# Help finding a breeder



## Sweetp (Mar 23, 2013)

Someone mentioned that I might get help posting here. I am looking for a reputable standard poodle breeder in SW Missouri or surrounding states (OK, AR, KS, KY, TN, Southern IL). I would really appreciate help and am looking for a female puppy preferably apricot, cream, light red .. any other lighter color would be fine also.
Thank you!


----------



## NOLA Standards (Apr 11, 2010)

If you would consider Louisiana, granted South Louisiana, I currently have Harten's Topicana (Anna) living with me. Anna's owner is Sharon Svoboda, a Professional Handler, from MO. 

Anna will be bred to AKC GR CH Le Glorious Lombardi du NOLA's Caniche Rouge. 

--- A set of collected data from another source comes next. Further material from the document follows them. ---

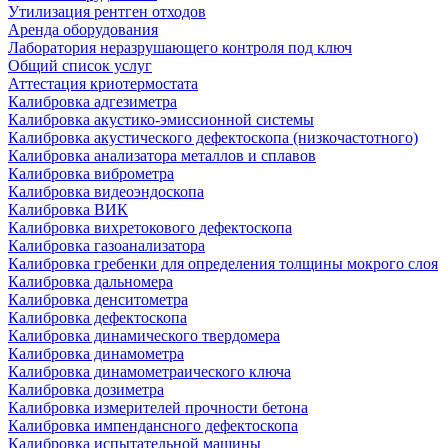
Утилизация рентген отходов
Аренда оборудования
Лаборатория неразрушающего контроля под ключ
Общий список услуг
Аттестация криотермостата
Калибровка адгезиметра
Калибровка акустико-эмиссионной системы
Калибровка акустического дефектоскопа (низкочастотного)
Калибровка анализатора металлов и сплавов
Калибровка виброметра
Калибровка видеоэндоскопа
Калибровка ВИК
Калибровка вихретокового дефектоскопа
Калибровка газоанализатора
Калибровка гребенки для определения толщины мокрого слоя
Калибровка дальномера
Калибровка денситометра
Калибровка дефектоскопа
Калибровка динамического твердомера
Калибровка динамометра
Калибровка динамометраического ключа
Калибровка дозиметра
Калибровка измерителей прочности бетона
Калибровка импендансного дефектоскопа
Калибровка испытательной машины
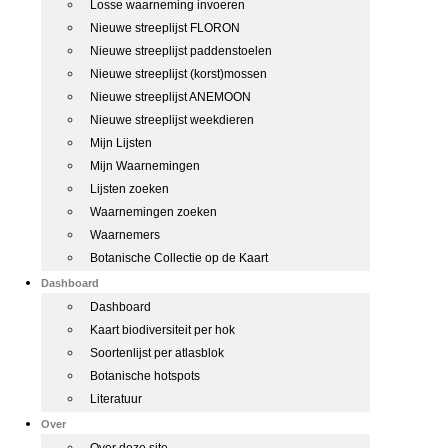
Losse waarneming invoeren
Nieuwe streeplijst FLORON
Nieuwe streeplijst paddenstoelen
Nieuwe streeplijst (korst)mossen
Nieuwe streeplijst ANEMOON
Nieuwe streeplijst weekdieren
Mijn Lijsten
Mijn Waarnemingen
Lijsten zoeken
Waarnemingen zoeken
Waarnemers
Botanische Collectie op de Kaart
Dashboard
Dashboard
Kaart biodiversiteit per hok
Soortenlijst per atlasblok
Botanische hotspots
Literatuur
Over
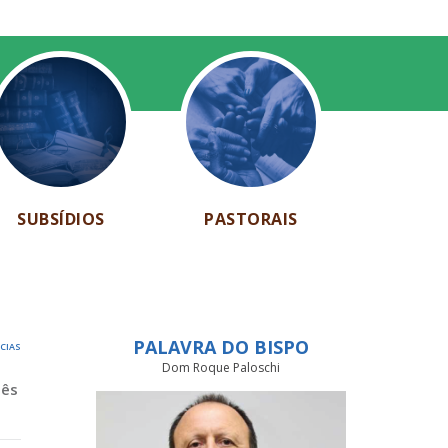
SUBSÍDIOS
PASTORAIS
PALAVRA DO BISPO
ÍCIAS
Dom Roque Paloschi
Mês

You are welcome to email/pm or call. 


Regards, 


Tabatha
NOLA Standards


----------



## Sweetp (Mar 23, 2013)

Thank you so much, Tabitha. I'm excited to say I found a poodle almost right away and can hardly wait for her to join our family this fall!


----------



## schnauzerpoodle (Apr 21, 2010)

Do you mind sharing more details? Being able to find a well-bred poodle from a reputable breeder "almost right away" worries me a bit.

Not trying to pry...


----------



## CharismaticMillie (Jun 16, 2010)

Sweetp and I have chatted.


----------



## schnauzerpoodle (Apr 21, 2010)

CharismaticMillie said:


> Sweetp and I have chatted.



That's wonderful! 

Tiger's?


----------



## CT Girl (Nov 17, 2010)

NOLA Standards said:


> If you would consider Louisiana, granted South Louisiana, I currently have Harten's Topicana (Anna) living with me. Anna's owner is Sharon Svoboda, a Professional Handler, from MO.
> 
> Anna will be bred to AKC GR CH Le Glorious Lombardi du NOLA's Caniche Rouge.
> 
> ...


This is exciting. Those puppies are sure to be gorgeous. 

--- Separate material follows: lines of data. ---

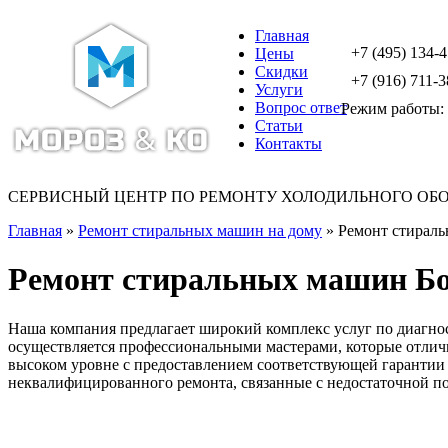
Главная
+7 (495) 134-
Цены
Скидки
+7 (916) 711-3
Услуги
Вопрос ответ
Режим работы: с
Статьи
Контакты
СЕРВИСНЫЙ ЦЕНТР ПО РЕМОНТУ ХОЛОДИЛЬНОГО ОБ
Главная
»
Ремонт стиральных машин на дому
» Ремонт стирал
Ремонт стиральных машин Б
Наша компания предлагает широкий комплекс услуг по диагно
осуществляется профессиональными мастерами, которые отличн
высоком уровне с предоставлением соответствующей гарантии
неквалифицированного ремонта, связанные с недостаточной п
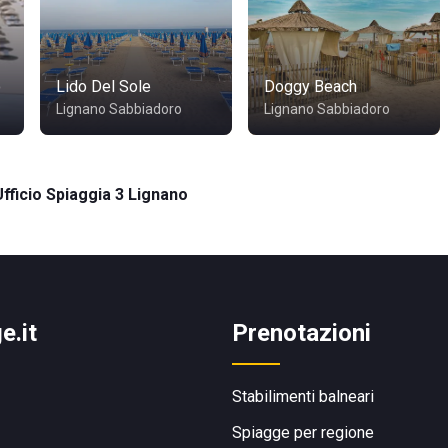
o
Lido Del Sole
Doggy Beach
Lignano Sabbiadoro
Lignano Sabbiadoro
Ufficio Spiaggia 3 Lignano
e.it
Prenotazioni
Stabilimenti balneari
Spiagge per regione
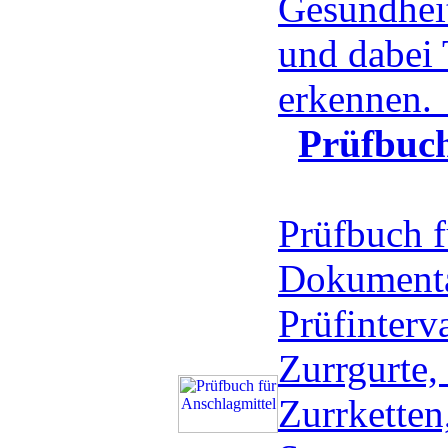
Gesundheit
und dabei
erkennen
Prüfbuch
Prüfbuch f
Dokumenta
Prüfinter
Zurrgurte,
Zurrketten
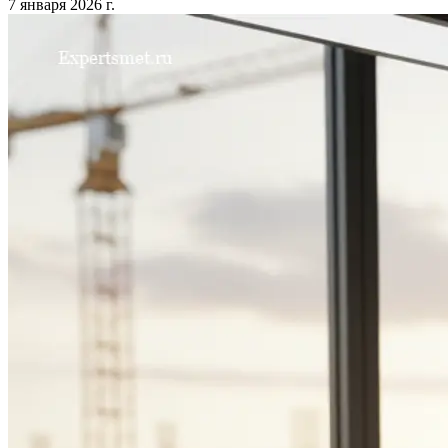
7 января 2026 г.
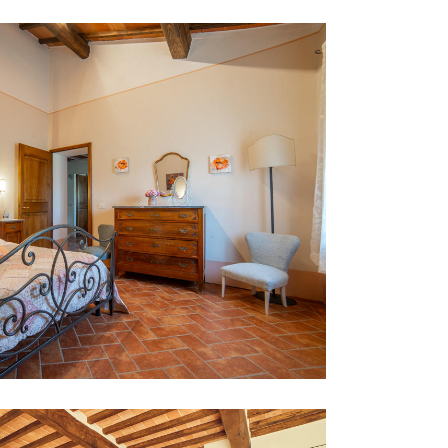
rtamento Pio III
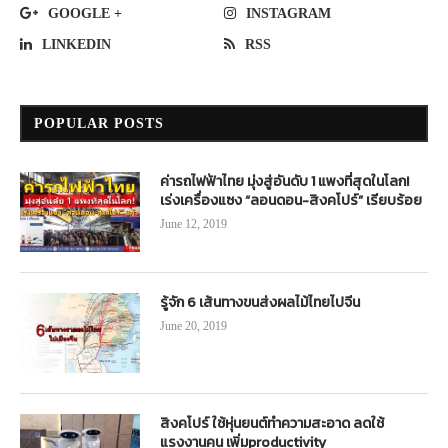
GOOGLE +
INSTAGRAM
LINKEDIN
RSS
POPULAR POSTS
ค่ารถไฟฟ้าไทย มุ่งสู่อันดับ 1 แพงที่สุดในโลก!
เร่งเครื่องแซง “ลอนดอน-สิงคโปร์” เรียบร้อย
June 12, 2019
รู้จัก 6 เส้นทางขนส่งผลไม้ไทยไปจีน
June 20, 2019
สิงคโปร์ ใช้หุ่นยนต์ทำความสะอาด ลดใช้
แรงงานคน เพิ่มproductivity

Sweetp, congratulations on finding a puppy.


----------



## Sweetp (Mar 23, 2013)

I am so excited I can hardly wait! I bought a couple of stainless steel food bowls yesterday and a big toy. Kaylee looked at these large items and sniffed them then looked at me puzzled. I explained to her that she was getting a sister soon. I'm pretty sure she called me a bad name, I just can't prove it.


----------